PHOTOEMISSION AND LOW-ENERGY-ELECTRON-DIFFRACTION STUDY OF CLEAN AND OXYGEN-DOSED CU2O (111) AND (100) SURFACES

The geometric and electronic structure of clean and oxygen-dosed Cu2O single-crystal surfaces was studied with x-ray and ultraviolet photoelectron (UPS) spectroscopies and low-energy electron diffraction. The nonpolar (111) surface can be prepared in a nearly stoichiometric (1X1) form by ion bombardment and annealing in vacuum. Oxygen adsorbs molecularly on the stoichiometric (111) surface at 300 K, but adsorbs dissociatively on a defective (111) surface prepared by ion bombardment. For the polar Cu2O(100) face it was possible to prepare a reconstructed, Cu-terminated surface with a (3 square-root 2 X square-root 2)R45-degrees periodicity by ion bombardment and annealing in vacuum. Preparation of an unreconstructed, (1X1), O-terminated (100) surface was possible by large (10(9)-L) oxygen exposures.
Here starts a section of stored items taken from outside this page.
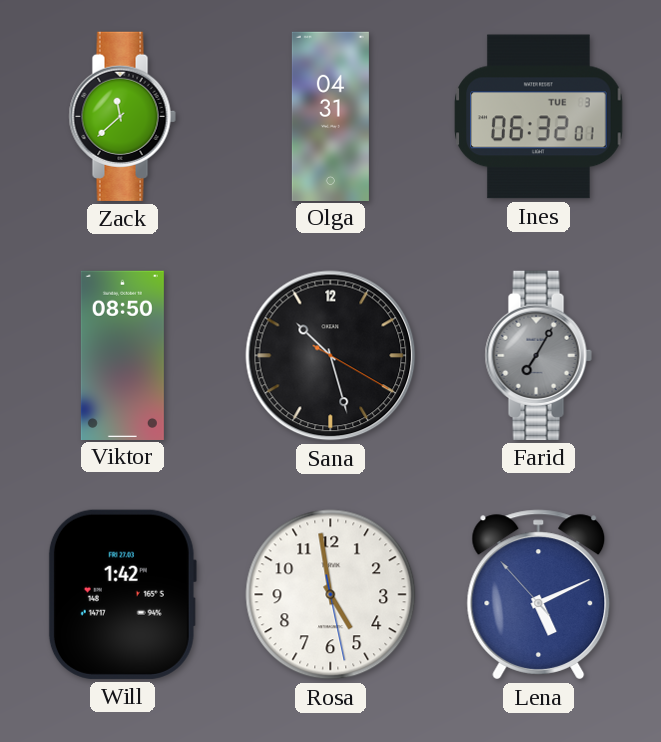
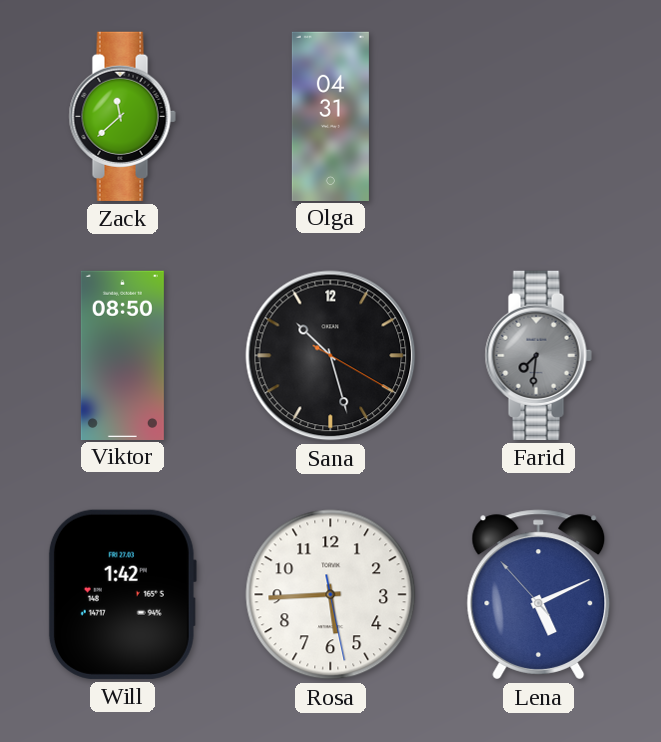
Ines: 06:32 -> none
Farid: 7:05 -> 7:31
Rosa: 4:58 -> 5:44
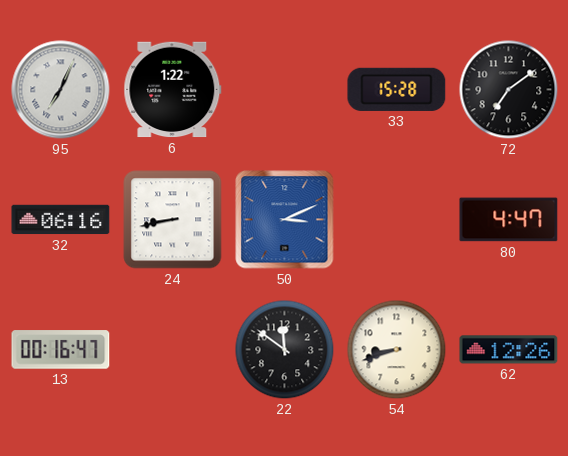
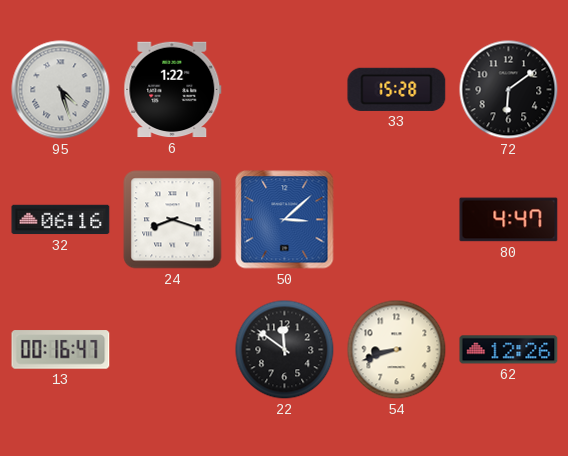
95: 7:04 -> 4:27
72: 7:09 -> 6:09
24: 8:43 -> 8:18
50: 3:11 -> 3:08
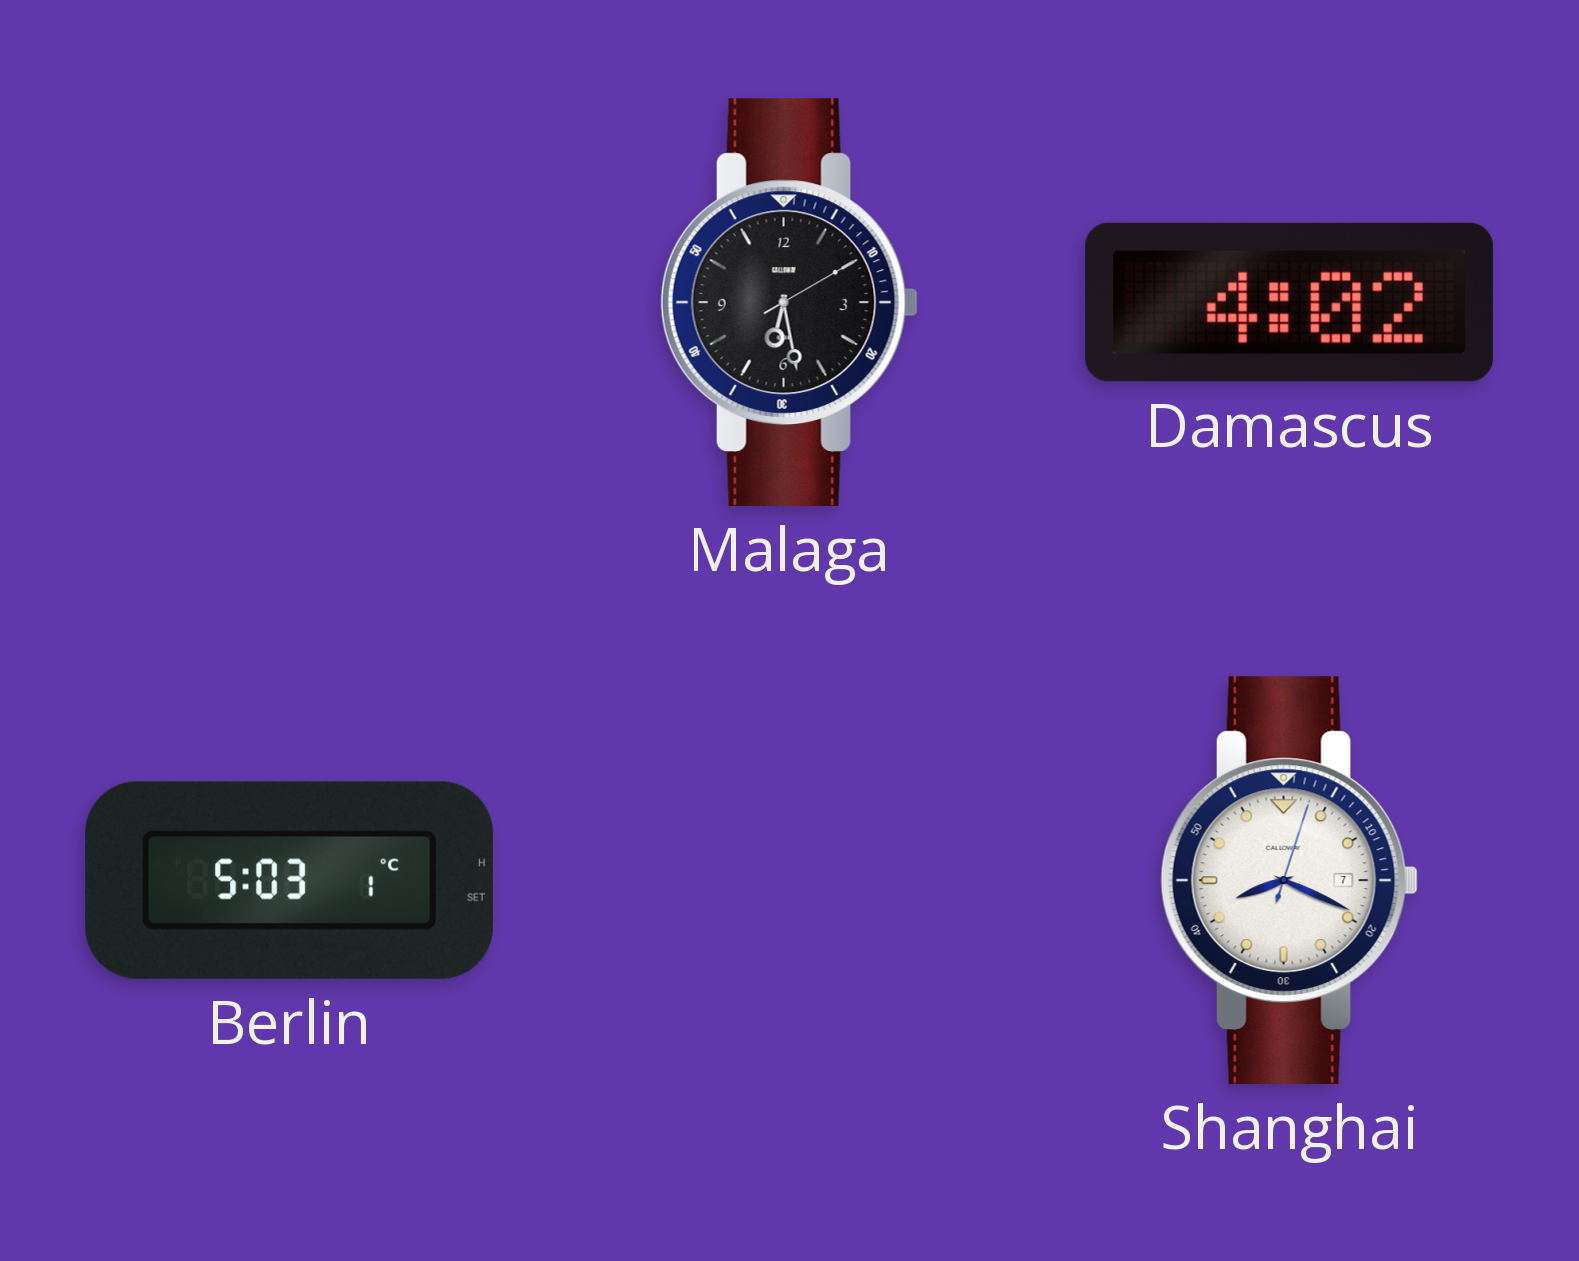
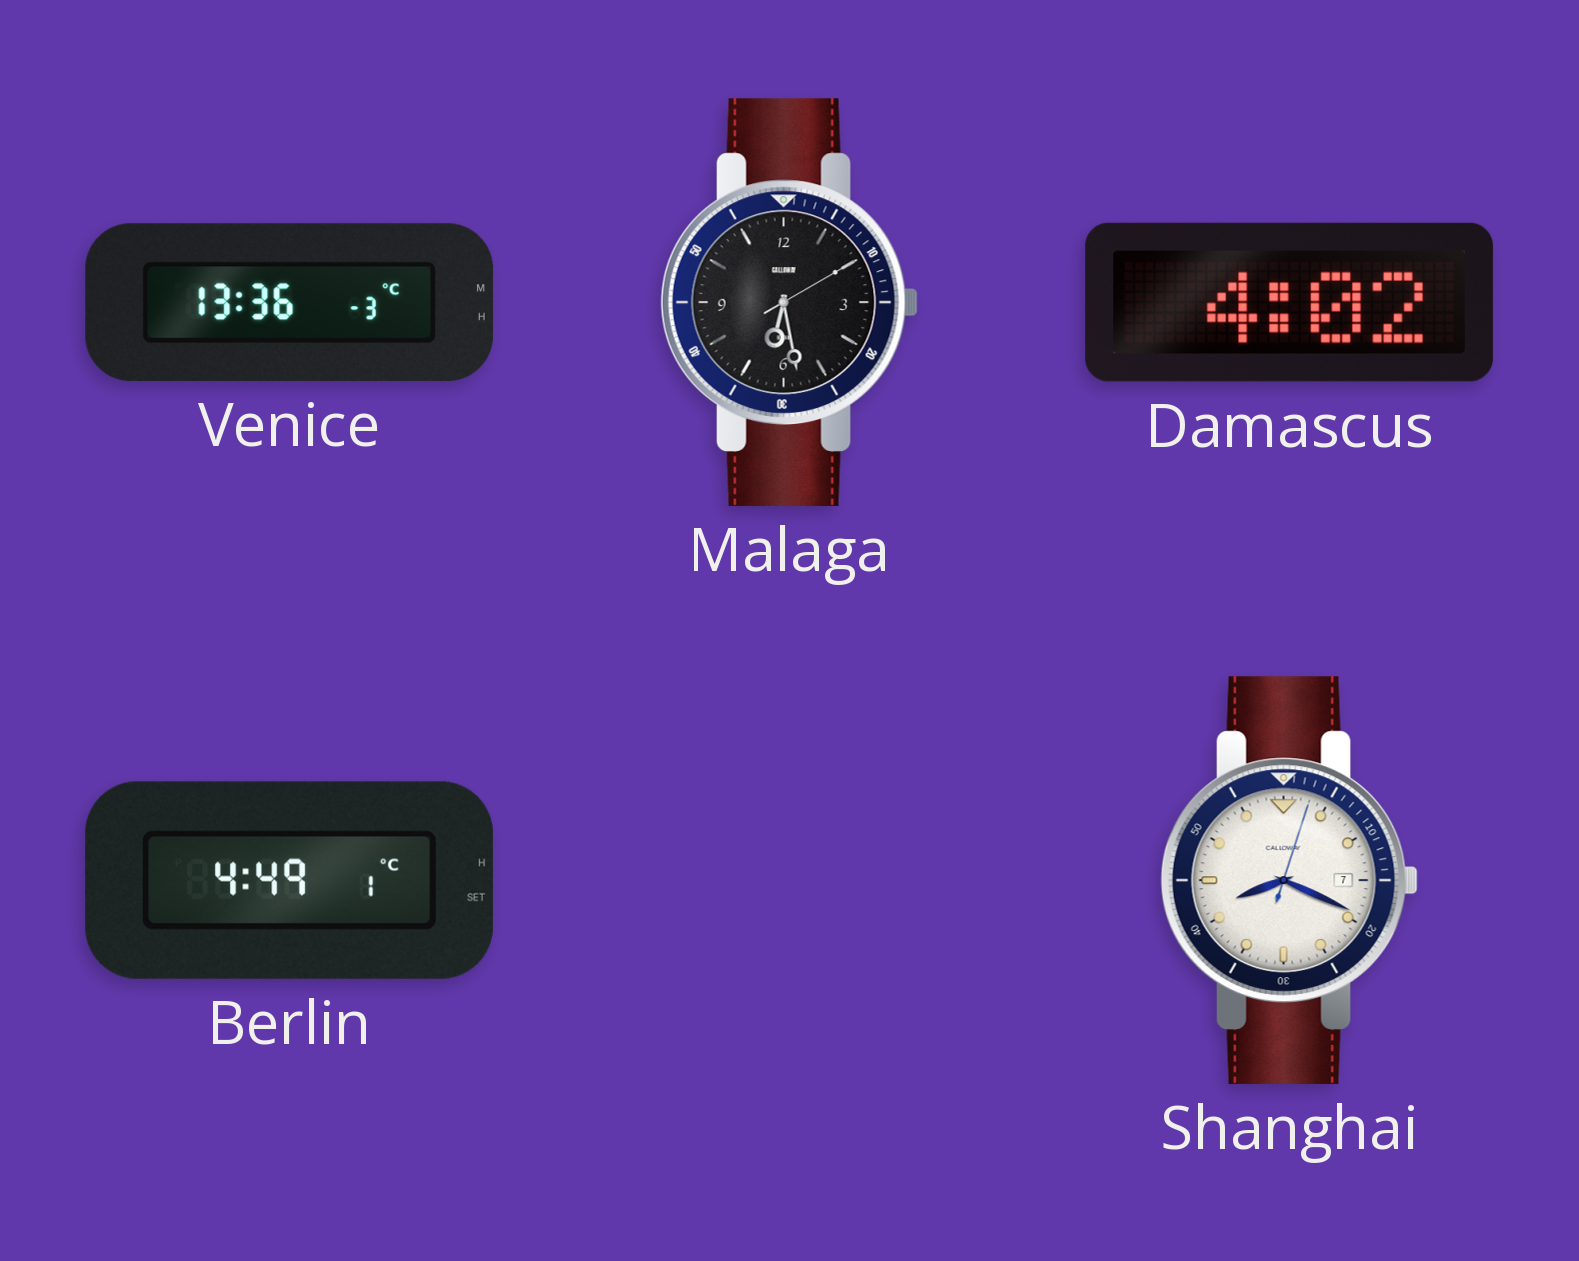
Venice: none -> 13:36
Berlin: 5:03 -> 4:49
UPS investigations of the O-terminated (100) surface suggest a mixture of incorporated (i.e., lattice) oxygen and adsorbed atomic oxygen (i.e., adatoms) in the terminating layer. The annealing behavior of the Cu2O(100) surface was history dependent. Early in the sample history, bulk lattice oxygen diffused to the surface at temperatures above 800 K giving domains of (square-root 2 X square-root 2)R45-degrees periodicity associated with half a terminating layer of oxygen atoms. After repeated ion bombardment and annealing cycles, heating above 800 K gave only a Cu-terminated surface, apparently because of a depletion of bulk lattice oxygen.